» **Exercise description**
Give an exact copy of the lines from the beginning of the listing below to the "ลึกที่ผ่านการต" line, inclusive.

[Start of Attachment]

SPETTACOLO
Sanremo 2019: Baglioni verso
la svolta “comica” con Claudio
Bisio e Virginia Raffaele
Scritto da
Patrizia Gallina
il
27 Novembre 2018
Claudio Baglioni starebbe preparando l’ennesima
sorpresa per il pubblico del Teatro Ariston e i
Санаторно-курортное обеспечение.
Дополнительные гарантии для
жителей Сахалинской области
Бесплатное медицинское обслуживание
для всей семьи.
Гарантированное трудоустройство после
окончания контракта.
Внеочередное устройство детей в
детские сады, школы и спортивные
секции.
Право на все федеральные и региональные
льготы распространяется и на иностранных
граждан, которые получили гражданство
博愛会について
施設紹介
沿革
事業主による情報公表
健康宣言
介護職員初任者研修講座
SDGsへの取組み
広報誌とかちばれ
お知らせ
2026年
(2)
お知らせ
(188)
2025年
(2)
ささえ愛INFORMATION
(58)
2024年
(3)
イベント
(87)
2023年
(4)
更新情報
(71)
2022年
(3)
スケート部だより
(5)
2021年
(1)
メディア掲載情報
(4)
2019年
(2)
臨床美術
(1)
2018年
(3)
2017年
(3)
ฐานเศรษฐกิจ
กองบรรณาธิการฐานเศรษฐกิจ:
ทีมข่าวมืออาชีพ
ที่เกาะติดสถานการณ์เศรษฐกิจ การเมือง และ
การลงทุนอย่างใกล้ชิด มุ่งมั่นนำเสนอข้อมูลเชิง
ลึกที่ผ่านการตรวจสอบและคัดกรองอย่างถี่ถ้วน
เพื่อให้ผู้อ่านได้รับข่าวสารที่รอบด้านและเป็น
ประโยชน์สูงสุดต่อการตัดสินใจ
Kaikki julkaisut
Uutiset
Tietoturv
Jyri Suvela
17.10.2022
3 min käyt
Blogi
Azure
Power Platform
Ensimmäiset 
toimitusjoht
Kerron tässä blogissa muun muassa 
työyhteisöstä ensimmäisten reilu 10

[End of Attachment]

» **Task solution**
SPETTACOLO
Sanremo 2019: Baglioni verso
la svolta “comica” con Claudio
Bisio e Virginia Raffaele
Scritto da
Patrizia Gallina
il
27 Novembre 2018
Claudio Baglioni starebbe preparando l’ennesima
sorpresa per il pubblico del Teatro Ariston e i
Санаторно-курортное обеспечение.
Дополнительные гарантии для
жителей Сахалинской области
Бесплатное медицинское обслуживание
для всей семьи.
Гарантированное трудоустройство после
окончания контракта.
Внеочередное устройство детей в
детские сады, школы и спортивные
секции.
Право на все федеральные и региональные
льготы распространяется и на иностранных
граждан, которые получили гражданство
博愛会について
施設紹介
沿革
事業主による情報公表
健康宣言
介護職員初任者研修講座
SDGsへの取組み
広報誌とかちばれ
お知らせ
2026年
(2)
お知らせ
(188)
2025年
(2)
ささえ愛INFORMATION
(58)
2024年
(3)
イベント
(87)
2023年
(4)
更新情報
(71)
2022年
(3)
スケート部だより
(5)
2021年
(1)
メディア掲載情報
(4)
2019年
(2)
臨床美術
(1)
2018年
(3)
2017年
(3)
ฐานเศรษฐกิจ
กองบรรณาธิการฐานเศรษฐกิจ:
ทีมข่าวมืออาชีพ
ที่เกาะติดสถานการณ์เศรษฐกิจ การเมือง และ
การลงทุนอย่างใกล้ชิด มุ่งมั่นนำเสนอข้อมูลเชิง
ลึกที่ผ่านการตรวจสอบและคัดกรองอย่างถี่ถ้วน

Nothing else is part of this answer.